Oil prices slipped Friday with WTI closing down 29¢ at $32.79 while Brent closed down 19¢ at $35.19. However, as aforementioned, WTI had a good week being up 11%. The oil rig continues to plummet with Baker Hughes releasing it weekly rig count report noting the number of rigs looking for oil fell for the 10th week in a row. Last week another 26 rigs were laid down with now only 413 rigs working, the lowest since December 2009. The precipitous drop in the rig count is finally starting to affect oil production. The EIA stated that U.S. production fell to 9.1 million bpd for the week ending February 19th. U.S. production, however, is being offset by Iran which stated today it steeply increased exports in January to 1.75 million bpd, with more to come. A word of caution to you bulls out there, at least in the short term. Data from InterContinental Exchange, one of the largest trading platforms, noted that traders have on the most long futures and options positions since record keeping began in 2011.

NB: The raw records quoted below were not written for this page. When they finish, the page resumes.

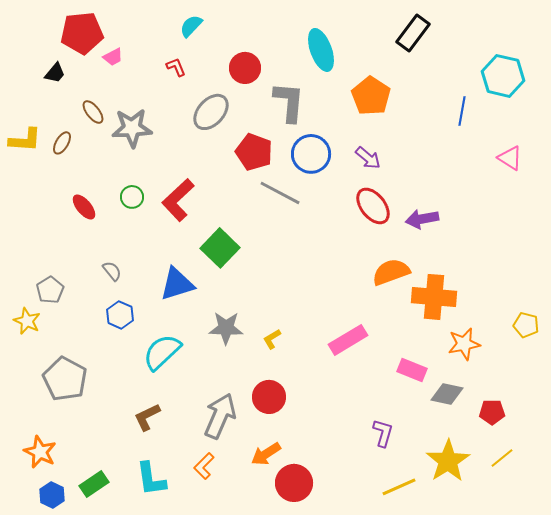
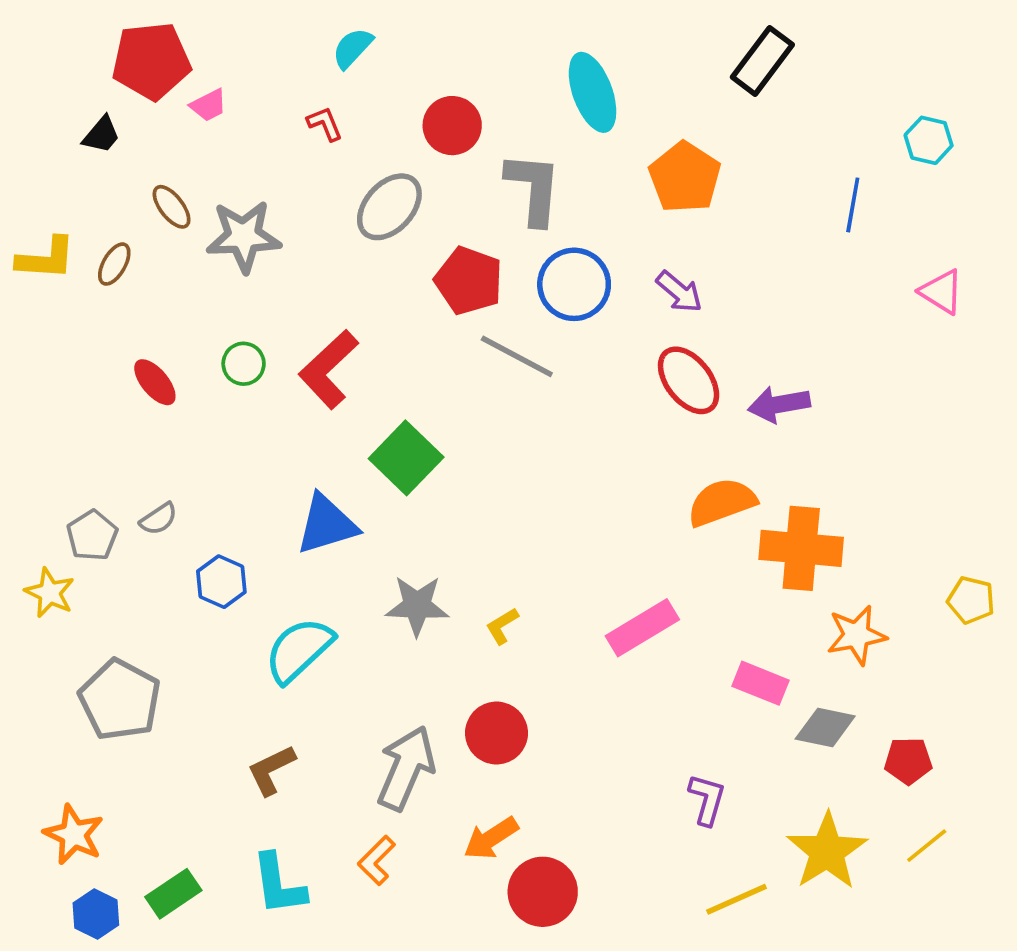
cyan hexagon: (503, 76) -> (929, 140), size x0.6
gray semicircle: (112, 271) -> (159, 519), moved, turned 95

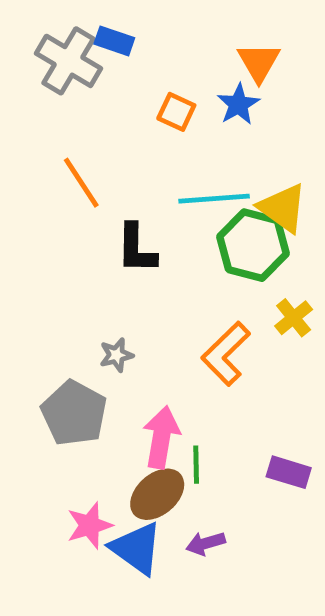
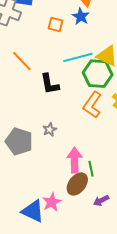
orange L-shape: (226, 354) -> (92, 105), moved
gray pentagon: (74, 413) -> (19, 141), moved
blue triangle: (136, 548) -> (33, 211), moved

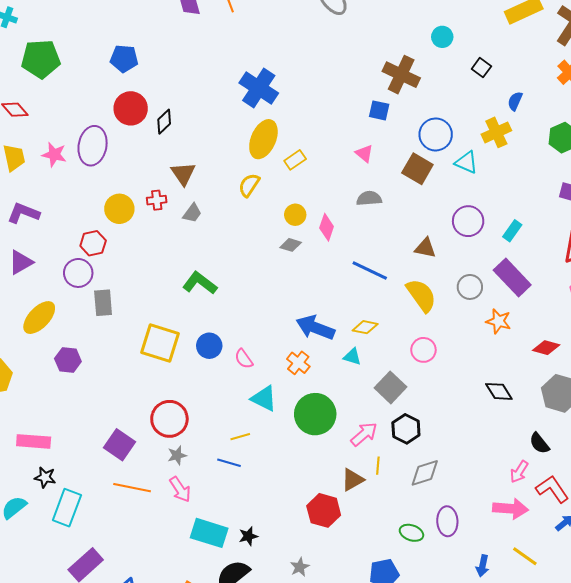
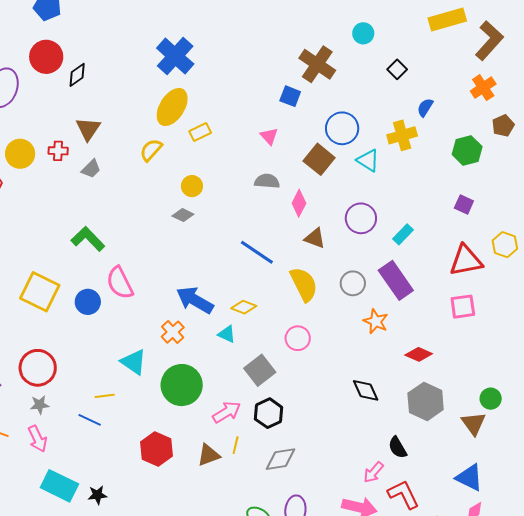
pink diamond: (327, 227) -> (299, 203), moved
pink semicircle: (244, 359) -> (120, 283), moved, size x1.6
red hexagon: (324, 510) -> (157, 449), moved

WTI prices have rebounded almost 33%, $9, over the past couple of weeks from their 13 year low just above $26.00 This morning WTI is up 30¢. Chatter.

Blog Weather 2-29-16
WEATHER BAR IMAGE FOR BLOG
Courtesy of MDA Information Systems LLC

Natural Gas

Natural gas prices on Friday ended little changed with the April contract closing up 0.6¢/MMBtu at $1.791. Moving quickly on to this morning, natty is down 7.6¢ on a very bearish weather forecast this morning. As you can see, not only is there no cold air anywhere in sight the next couple of weeks, the 6-15 day forecast is downright bearish with red all over the map east of the Rockies. Heck, Cincinnati is forecasted to hit a high of 75 degrees next Tuesday! That’s downright balmy! Winter’s over folks! Now we’re going to need to focus nuclear plant refueling and the summer forecast.

A client and friend took me to friendly task last week for not noting in my Blog that last week the U.S. exported its first LNG cargo ever. Cheniere Energy shipped its first cargo, 3.7 Bcf, from its Sabine Pass LNG terminal in Louisiana destined for South America. Cheniere stated it expects to ship 8-10 cargos over the next two months. In addition, exports from the second train, another 0.6 Bcf/d, are expected to commence in early Q2 of this year.

Elsewhere

China may be a communist nation, but that hasn’t stopped individual wealth accumulation. Evidence: Beijing is now the “Billionaire Capital of the World.” The Chinese capital has overtaken New York City, NY as the home to the most billionaires, at least according to a Shanghai firm that publishes a monthly magazine and releases yearly rankings and research about the world’s richest people and their spending habits. The firm states that Beijing has 100 billionaires to 95 in New York City. The study, which comes months after reports suggested that China now has more billionaires than the U.S., highlights how China’s elite are continuing to accrue vast wealth despite a wobbling stock market and cooling economy. Rupert Hoogewerf. The founder of Hurun, attributed China’s explosive wealth creation to Chinese market regulators allowing a flood of new initial public offerings after holding back new IPOs for several years. Hoogewerf said his wealth calculations were made suing stock prices after January 15th which means they took into account the Chinese market’s 40% tumble over the past half year. Had the calculations been made at the market’s peak last summer, the number of Chinese billionaires would have been nearly 150. Beijing took the title from New York after minting 32 new billionaires last year. Moscow came in 3rd with 66 billionaires, Hong Kong 4th with 64 and Shanghai 5th with 50.

Mao Tse-tung is turning in his grave!